Saved data entries:
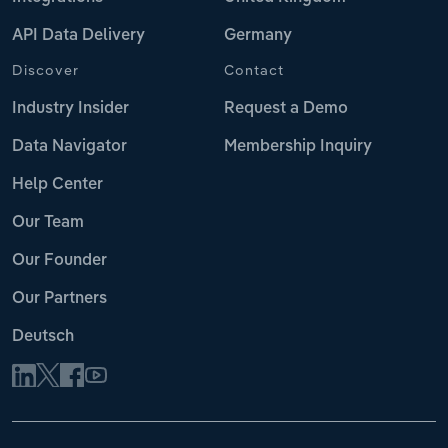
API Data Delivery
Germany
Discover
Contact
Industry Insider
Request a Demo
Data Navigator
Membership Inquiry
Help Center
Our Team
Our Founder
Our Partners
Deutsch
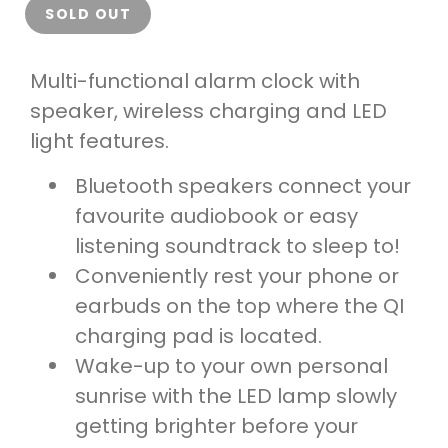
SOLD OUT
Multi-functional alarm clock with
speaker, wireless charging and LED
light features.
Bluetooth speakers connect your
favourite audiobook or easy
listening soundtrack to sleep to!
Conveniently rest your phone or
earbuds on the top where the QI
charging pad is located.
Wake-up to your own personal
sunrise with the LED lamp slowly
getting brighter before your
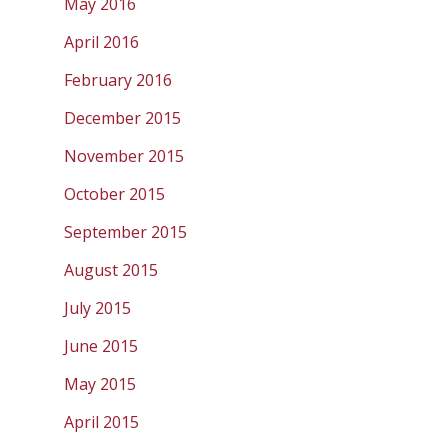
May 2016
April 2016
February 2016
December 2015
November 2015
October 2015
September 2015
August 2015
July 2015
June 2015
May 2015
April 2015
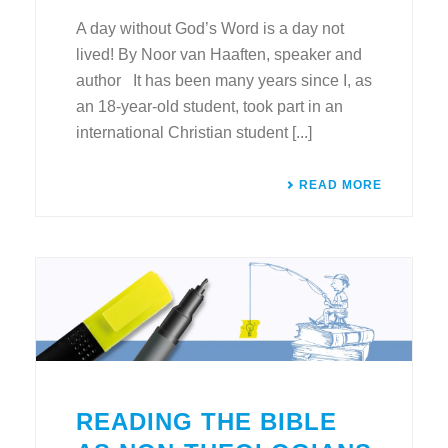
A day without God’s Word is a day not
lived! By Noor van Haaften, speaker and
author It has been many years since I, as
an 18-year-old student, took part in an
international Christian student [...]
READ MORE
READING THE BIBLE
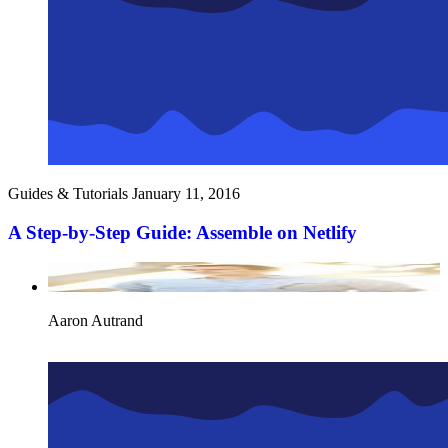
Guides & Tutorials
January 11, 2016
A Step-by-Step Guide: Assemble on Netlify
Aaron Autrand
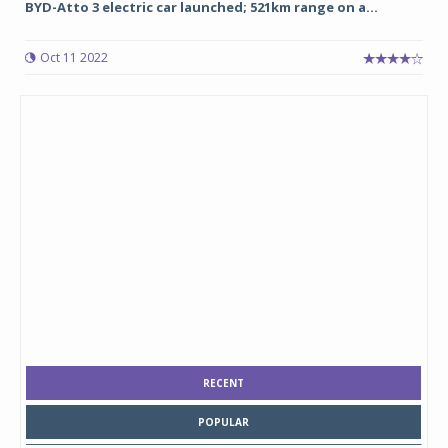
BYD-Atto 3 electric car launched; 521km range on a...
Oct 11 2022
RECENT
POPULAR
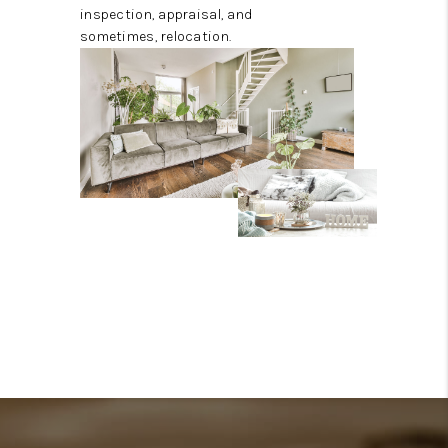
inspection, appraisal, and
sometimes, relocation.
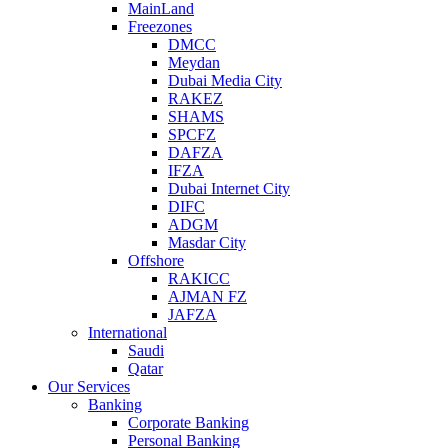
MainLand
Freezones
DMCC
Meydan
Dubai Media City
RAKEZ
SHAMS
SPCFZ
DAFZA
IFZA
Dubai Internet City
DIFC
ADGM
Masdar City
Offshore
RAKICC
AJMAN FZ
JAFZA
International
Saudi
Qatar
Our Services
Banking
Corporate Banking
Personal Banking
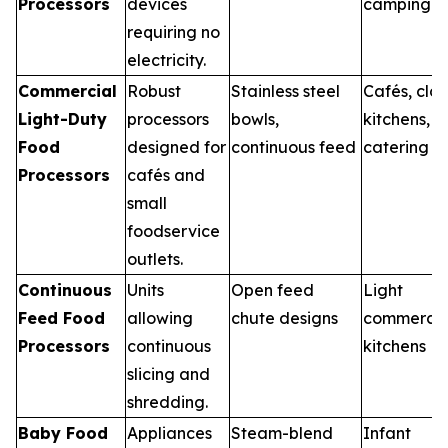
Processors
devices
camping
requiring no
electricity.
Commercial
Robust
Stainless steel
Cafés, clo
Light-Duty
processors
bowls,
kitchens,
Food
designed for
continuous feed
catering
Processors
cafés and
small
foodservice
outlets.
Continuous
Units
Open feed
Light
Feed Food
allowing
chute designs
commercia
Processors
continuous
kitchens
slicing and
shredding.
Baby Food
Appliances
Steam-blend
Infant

To do: Take every entry above and transcribe it exactly, with no pictures in the copy.

Task result:
API Data Delivery
Germany
Discover
Contact
Industry Insider
Request a Demo
Data Navigator
Membership Inquiry
Help Center
Our Team
Our Founder
Our Partners
Deutsch
SOLD OUT
Multi-functional alarm clock with
speaker, wireless charging and LED
light features.
Bluetooth speakers connect your
favourite audiobook or easy
listening soundtrack to sleep to!
Conveniently rest your phone or
earbuds on the top where the QI
charging pad is located.
Wake-up to your own personal
sunrise with the LED lamp slowly
getting brighter before your
May 2016
April 2016
February 2016
December 2015
November 2015
October 2015
September 2015
August 2015
July 2015
June 2015
May 2015
April 2015
A day without God’s Word is a day not
lived! By Noor van Haaften, speaker and
author It has been many years since I, as
an 18-year-old student, took part in an
international Christian student [...]
READ MORE
READING THE BIBLE
Guides & Tutorials
January 11, 2016
A Step-by-Step Guide: Assemble on Netlify
Aaron Autrand
BYD-Atto 3 electric car launched; 521km range on a...
Oct 11 2022
RECENT
POPULAR
inspection, appraisal, and
sometimes, relocation.
MainLand
Freezones
DMCC
Meydan
Dubai Media City
RAKEZ
SHAMS
SPCFZ
DAFZA
IFZA
Dubai Internet City
DIFC
ADGM
Masdar City
Offshore
RAKICC
AJMAN FZ
JAFZA
International
Saudi
Qatar
Our Services
Banking
Corporate Banking
Personal Banking
Processors
devices
camping
requiring no
electricity.
Commercial
Robust
Stainless steel
Cafés, clo
Light-Duty
processors
bowls,
kitchens,
Food
designed for
continuous feed
catering
Processors
cafés and
small
foodservice
outlets.
Continuous
Units
Open feed
Light
Feed Food
allowing
chute designs
commercia
Processors
continuous
kitchens
slicing and
shredding.
Baby Food
Appliances
Steam-blend
Infant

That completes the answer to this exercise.